• [What to do]:
Leave out the pictures and repeat the data exactly.

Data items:
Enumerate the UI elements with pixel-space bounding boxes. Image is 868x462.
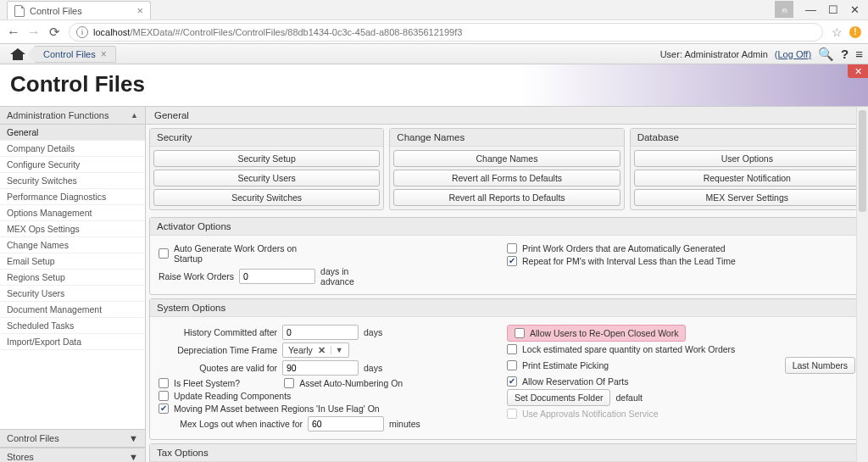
page-title: Control Files xyxy=(10,71,858,97)
requester-notification-button[interactable]: Requester Notification xyxy=(634,170,860,186)
use-approvals-checkbox xyxy=(507,409,517,419)
sidebar-list: General Company Details Configure Securi… xyxy=(0,125,145,429)
help-icon[interactable]: ? xyxy=(841,47,849,61)
print-estimate-checkbox[interactable] xyxy=(507,360,517,370)
search-icon[interactable]: 🔍 xyxy=(818,47,834,62)
user-options-button[interactable]: User Options xyxy=(634,150,860,167)
sidebar-item-options-management[interactable]: Options Management xyxy=(0,205,145,221)
browser-tab-strip: Control Files × ⍝ — ☐ ✕ xyxy=(0,0,868,20)
breadcrumb-close-icon[interactable]: × xyxy=(101,48,107,60)
last-numbers-button[interactable]: Last Numbers xyxy=(785,357,855,374)
allow-reopen-checkbox[interactable] xyxy=(515,328,525,338)
url-field[interactable]: i localhost/MEXData/#/ControlFiles/Contr… xyxy=(69,23,823,42)
allow-reopen-highlight: Allow Users to Re-Open Closed Work xyxy=(507,325,686,342)
moving-pm-checkbox[interactable] xyxy=(159,404,169,414)
sidebar-item-document-management[interactable]: Document Management xyxy=(0,302,145,318)
security-users-button[interactable]: Security Users xyxy=(153,170,380,186)
close-window-icon[interactable]: ✕ xyxy=(850,3,860,16)
sidebar-group-stores[interactable]: Stores▼ xyxy=(0,448,145,462)
warning-icon[interactable]: ! xyxy=(849,26,861,38)
asset-auto-checkbox[interactable] xyxy=(284,378,294,388)
revert-reports-button[interactable]: Revert all Reports to Defaults xyxy=(393,189,620,206)
reload-icon[interactable]: ⟳ xyxy=(49,25,60,40)
raise-work-orders-input[interactable] xyxy=(239,269,315,284)
sidebar-item-regions-setup[interactable]: Regions Setup xyxy=(0,270,145,286)
collapse-icon[interactable]: ▲ xyxy=(131,111,138,120)
sidebar-item-scheduled-tasks[interactable]: Scheduled Tasks xyxy=(0,318,145,334)
section-database: Database User Options Requester Notifica… xyxy=(630,128,865,210)
document-icon xyxy=(14,5,25,17)
allow-reservation-checkbox[interactable] xyxy=(507,376,517,387)
home-icon[interactable] xyxy=(10,48,25,60)
mex-server-settings-button[interactable]: MEX Server Settings xyxy=(634,189,860,206)
sidebar: Administration Functions ▲ General Compa… xyxy=(0,107,146,462)
panel-title: General xyxy=(146,107,868,125)
update-reading-checkbox[interactable] xyxy=(159,391,169,401)
sidebar-item-security-users[interactable]: Security Users xyxy=(0,286,145,302)
auto-generate-checkbox[interactable] xyxy=(159,248,169,259)
lock-estimated-checkbox[interactable] xyxy=(507,344,517,354)
tab-title: Control Files xyxy=(30,6,82,16)
page-header: Control Files xyxy=(0,64,868,106)
logoff-link[interactable]: (Log Off) xyxy=(775,49,811,59)
change-names-button[interactable]: Change Names xyxy=(393,150,620,167)
vertical-scrollbar[interactable] xyxy=(856,107,868,462)
scrollbar-thumb[interactable] xyxy=(859,110,866,212)
user-icon[interactable]: ⍝ xyxy=(775,1,793,18)
sidebar-item-configure-security[interactable]: Configure Security xyxy=(0,157,145,173)
section-security: Security Security Setup Security Users S… xyxy=(149,128,384,210)
chevron-down-icon[interactable]: ▼ xyxy=(331,346,343,354)
back-icon[interactable]: ← xyxy=(7,25,20,40)
system-options-group: System Options History Committed after d… xyxy=(149,298,865,440)
sidebar-item-performance-diagnostics[interactable]: Performance Diagnostics xyxy=(0,189,145,205)
activator-options-group: Activator Options Auto Generate Work Ord… xyxy=(149,217,865,295)
sidebar-item-mex-ops-settings[interactable]: MEX Ops Settings xyxy=(0,221,145,237)
sidebar-item-change-names[interactable]: Change Names xyxy=(0,237,145,253)
minimize-icon[interactable]: — xyxy=(805,3,816,16)
address-bar: ← → ⟳ i localhost/MEXData/#/ControlFiles… xyxy=(0,20,868,44)
sidebar-item-general[interactable]: General xyxy=(0,125,145,141)
sidebar-item-company-details[interactable]: Company Details xyxy=(0,141,145,157)
sidebar-header[interactable]: Administration Functions ▲ xyxy=(0,107,145,125)
history-committed-input[interactable] xyxy=(282,325,359,340)
browser-tab[interactable]: Control Files × xyxy=(7,1,151,19)
site-info-icon[interactable]: i xyxy=(76,26,88,38)
user-label: User: Administrator Admin xyxy=(660,49,768,59)
fleet-checkbox[interactable] xyxy=(159,378,169,388)
print-wo-checkbox[interactable] xyxy=(507,243,517,253)
revert-forms-button[interactable]: Revert all Forms to Defaults xyxy=(393,170,620,186)
forward-icon[interactable]: → xyxy=(27,25,41,40)
clear-icon[interactable]: ✕ xyxy=(318,345,326,355)
depreciation-select[interactable]: Yearly ✕ ▼ xyxy=(282,342,349,358)
chevron-down-icon: ▼ xyxy=(129,433,138,443)
logout-minutes-input[interactable] xyxy=(308,416,384,431)
sidebar-group-control-files[interactable]: Control Files▼ xyxy=(0,429,145,448)
url-host: localhost xyxy=(93,27,130,37)
main-panel: General Security Security Setup Security… xyxy=(146,107,868,462)
tax-options-group: Tax Options Global Tax Rate: 3 ✕ ▼ xyxy=(149,443,865,462)
window-controls: ⍝ — ☐ ✕ xyxy=(775,1,868,19)
repeat-pm-checkbox[interactable] xyxy=(507,256,517,266)
set-documents-folder-button[interactable]: Set Documents Folder xyxy=(507,389,610,406)
maximize-icon[interactable]: ☐ xyxy=(828,3,838,16)
quotes-valid-input[interactable] xyxy=(282,360,359,376)
sidebar-item-email-setup[interactable]: Email Setup xyxy=(0,253,145,270)
breadcrumb-tab[interactable]: Control Files × xyxy=(34,46,116,63)
chevron-down-icon: ▼ xyxy=(129,452,138,462)
section-change-names: Change Names Change Names Revert all For… xyxy=(389,128,624,210)
sidebar-item-security-switches[interactable]: Security Switches xyxy=(0,173,145,189)
security-switches-button[interactable]: Security Switches xyxy=(153,189,380,206)
breadcrumb-label: Control Files xyxy=(43,49,96,59)
app-toolbar: Control Files × User: Administrator Admi… xyxy=(0,44,868,64)
url-path: /MEXData/#/ControlFiles/ControlFiles/88d… xyxy=(130,27,462,37)
sidebar-item-import-export[interactable]: Import/Export Data xyxy=(0,334,145,350)
panel-close-icon[interactable]: ✕ xyxy=(848,64,868,78)
menu-icon[interactable]: ≡ xyxy=(855,47,863,61)
close-tab-icon[interactable]: × xyxy=(136,4,143,17)
security-setup-button[interactable]: Security Setup xyxy=(153,150,380,167)
bookmark-icon[interactable]: ☆ xyxy=(832,25,843,39)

• [Task result]:
Enumerate the UI elements with pixel-space bounding boxes. Image is 868x462.
page-title: Control Files xyxy=(10,71,858,97)
requester-notification-button[interactable]: Requester Notification xyxy=(634,170,860,186)
use-approvals-checkbox xyxy=(507,409,517,419)
sidebar-list: General Company Details Configure Securi… xyxy=(0,125,145,429)
help-icon[interactable]: ? xyxy=(841,47,849,61)
print-estimate-checkbox[interactable] xyxy=(507,360,517,370)
search-icon[interactable]: 🔍 xyxy=(818,47,834,62)
user-options-button[interactable]: User Options xyxy=(634,150,860,167)
sidebar-item-options-management[interactable]: Options Management xyxy=(0,205,145,221)
browser-tab-strip: Control Files × ⍝ — ☐ ✕ xyxy=(0,0,868,20)
breadcrumb-close-icon[interactable]: × xyxy=(101,48,107,60)
last-numbers-button[interactable]: Last Numbers xyxy=(785,357,855,374)
allow-reopen-checkbox[interactable] xyxy=(515,328,525,338)
url-field[interactable]: i localhost/MEXData/#/ControlFiles/Contr… xyxy=(69,23,823,42)
allow-reopen-highlight: Allow Users to Re-Open Closed Work xyxy=(507,325,686,342)
moving-pm-checkbox[interactable] xyxy=(159,404,169,414)
sidebar-item-document-management[interactable]: Document Management xyxy=(0,302,145,318)
security-users-button[interactable]: Security Users xyxy=(153,170,380,186)
close-window-icon[interactable]: ✕ xyxy=(850,3,860,16)
sidebar-group-stores[interactable]: Stores▼ xyxy=(0,448,145,462)
warning-icon[interactable]: ! xyxy=(849,26,861,38)
asset-auto-checkbox[interactable] xyxy=(284,378,294,388)
revert-reports-button[interactable]: Revert all Reports to Defaults xyxy=(393,189,620,206)
reload-icon[interactable]: ⟳ xyxy=(49,25,60,40)
raise-work-orders-input[interactable] xyxy=(239,269,315,284)
sidebar-item-regions-setup[interactable]: Regions Setup xyxy=(0,270,145,286)
collapse-icon[interactable]: ▲ xyxy=(131,111,138,120)
sidebar-item-scheduled-tasks[interactable]: Scheduled Tasks xyxy=(0,318,145,334)
section-database: Database User Options Requester Notifica… xyxy=(630,128,865,210)
document-icon xyxy=(14,5,25,17)
allow-reservation-checkbox[interactable] xyxy=(507,376,517,387)
home-icon[interactable] xyxy=(10,48,25,60)
mex-server-settings-button[interactable]: MEX Server Settings xyxy=(634,189,860,206)
sidebar: Administration Functions ▲ General Compa… xyxy=(0,107,146,462)
panel-title: General xyxy=(146,107,868,125)
update-reading-checkbox[interactable] xyxy=(159,391,169,401)
sidebar-item-security-users[interactable]: Security Users xyxy=(0,286,145,302)
auto-generate-checkbox[interactable] xyxy=(159,248,169,259)
lock-estimated-checkbox[interactable] xyxy=(507,344,517,354)
tab-title: Control Files xyxy=(30,6,82,16)
page-header: Control Files xyxy=(0,64,868,106)
logoff-link[interactable]: (Log Off) xyxy=(775,49,811,59)
change-names-button[interactable]: Change Names xyxy=(393,150,620,167)
vertical-scrollbar[interactable] xyxy=(856,107,868,462)
scrollbar-thumb[interactable] xyxy=(859,110,866,212)
user-icon[interactable]: ⍝ xyxy=(775,1,793,18)
sidebar-item-configure-security[interactable]: Configure Security xyxy=(0,157,145,173)
section-security: Security Security Setup Security Users S… xyxy=(149,128,384,210)
chevron-down-icon[interactable]: ▼ xyxy=(331,346,343,354)
back-icon[interactable]: ← xyxy=(7,25,20,40)
system-options-group: System Options History Committed after d… xyxy=(149,298,865,440)
sidebar-item-performance-diagnostics[interactable]: Performance Diagnostics xyxy=(0,189,145,205)
activator-options-group: Activator Options Auto Generate Work Ord… xyxy=(149,217,865,295)
sidebar-item-mex-ops-settings[interactable]: MEX Ops Settings xyxy=(0,221,145,237)
sidebar-item-change-names[interactable]: Change Names xyxy=(0,237,145,253)
minimize-icon[interactable]: — xyxy=(805,3,816,16)
address-bar: ← → ⟳ i localhost/MEXData/#/ControlFiles… xyxy=(0,20,868,44)
sidebar-item-general[interactable]: General xyxy=(0,125,145,141)
sidebar-item-company-details[interactable]: Company Details xyxy=(0,141,145,157)
sidebar-header[interactable]: Administration Functions ▲ xyxy=(0,107,145,125)
history-committed-input[interactable] xyxy=(282,325,359,340)
browser-tab[interactable]: Control Files × xyxy=(7,1,151,19)
site-info-icon[interactable]: i xyxy=(76,26,88,38)
user-label: User: Administrator Admin xyxy=(660,49,768,59)
fleet-checkbox[interactable] xyxy=(159,378,169,388)
print-wo-checkbox[interactable] xyxy=(507,243,517,253)
revert-forms-button[interactable]: Revert all Forms to Defaults xyxy=(393,170,620,186)
forward-icon[interactable]: → xyxy=(27,25,41,40)
clear-icon[interactable]: ✕ xyxy=(318,345,326,355)
depreciation-select[interactable]: Yearly ✕ ▼ xyxy=(282,342,349,358)
chevron-down-icon: ▼ xyxy=(129,433,138,443)
logout-minutes-input[interactable] xyxy=(308,416,384,431)
sidebar-group-control-files[interactable]: Control Files▼ xyxy=(0,429,145,448)
url-host: localhost xyxy=(93,27,130,37)
main-panel: General Security Security Setup Security… xyxy=(146,107,868,462)
tax-options-group: Tax Options Global Tax Rate: 3 ✕ ▼ xyxy=(149,443,865,462)
window-controls: ⍝ — ☐ ✕ xyxy=(775,1,868,19)
repeat-pm-checkbox[interactable] xyxy=(507,256,517,266)
set-documents-folder-button[interactable]: Set Documents Folder xyxy=(507,389,610,406)
maximize-icon[interactable]: ☐ xyxy=(828,3,838,16)
quotes-valid-input[interactable] xyxy=(282,360,359,376)
sidebar-item-email-setup[interactable]: Email Setup xyxy=(0,253,145,270)
breadcrumb-tab[interactable]: Control Files × xyxy=(34,46,116,63)
chevron-down-icon: ▼ xyxy=(129,452,138,462)
section-change-names: Change Names Change Names Revert all For… xyxy=(389,128,624,210)
sidebar-item-security-switches[interactable]: Security Switches xyxy=(0,173,145,189)
security-switches-button[interactable]: Security Switches xyxy=(153,189,380,206)
breadcrumb-label: Control Files xyxy=(43,49,96,59)
app-toolbar: Control Files × User: Administrator Admi… xyxy=(0,44,868,64)
url-path: /MEXData/#/ControlFiles/ControlFiles/88d… xyxy=(130,27,462,37)
sidebar-item-import-export[interactable]: Import/Export Data xyxy=(0,334,145,350)
panel-close-icon[interactable]: ✕ xyxy=(848,64,868,78)
menu-icon[interactable]: ≡ xyxy=(855,47,863,61)
close-tab-icon[interactable]: × xyxy=(136,4,143,17)
security-setup-button[interactable]: Security Setup xyxy=(153,150,380,167)
bookmark-icon[interactable]: ☆ xyxy=(832,25,843,39)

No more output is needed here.